Nature Communications (Feb 2023)

Candidate mechanisms of acquired resistance to first-line osimertinib in EGFR-mutated advanced non-small cell lung cancer

  • Juliann Chmielecki,
  • Jhanelle E. Gray,
  • Ying Cheng,
  • Yuichiro Ohe,
  • Fumio Imamura,
  • Byoung Chul Cho,
  • Meng-Chih Lin,
  • Margarita Majem,
  • Riyaz Shah,
  • Yuri Rukazenkov,
  • Alexander Todd,
  • Aleksandra Markovets,
  • J. Carl Barrett,
  • Ryan J. Hartmaier,
  • Suresh S. Ramalingam

DOI
https://doi.org/10.1038/s41467-023-35961-y
Journal volume & issue
Vol. 14, no. 1
pp. 1 – 9

Abstract

Read online

Abstract Osimertinib, an epidermal growth factor receptor tyrosine kinase inhibitor (EGFR-TKI), potently and selectively inhibits EGFR-TKI-sensitizing and EGFR T790M resistance mutations.
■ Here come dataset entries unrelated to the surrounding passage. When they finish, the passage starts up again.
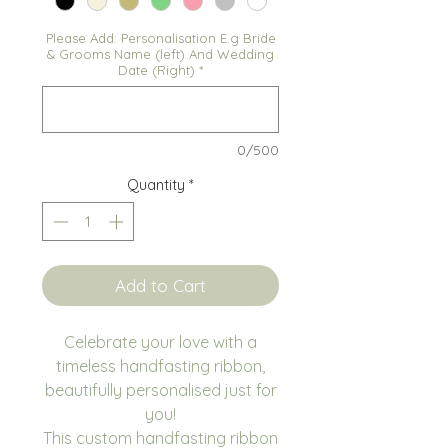
Please Add: Personalisation E.g Bride
& Grooms Name (left) And Wedding
Date (Right)
*
0/500
Quantity
*
Add to Cart
Celebrate your love with a
timeless handfasting ribbon,
beautifully personalised just for
you!
This custom handfasting ribbon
In the Phase III FLAURA study (NCT02296125), first-line osimertinib improved outcomes vs comparator EGFR-TKIs in EGFRm advanced non-small cell lung cancer. This analysis identifies acquired resistance mechanisms to first-line osimertinib. Next-generation sequencing assesses circulating-tumor DNA from paired plasma samples (baseline and disease progression/treatment discontinuation) in patients with baseline EGFRm. No EGFR T790M-mediated acquired resistance are observed; most frequent resistance mechanisms are MET amplification (n = 17; 16%) and EGFR C797S mutations (n = 7; 6%). Future research investigating non-genetic acquired resistance mechanisms is warranted.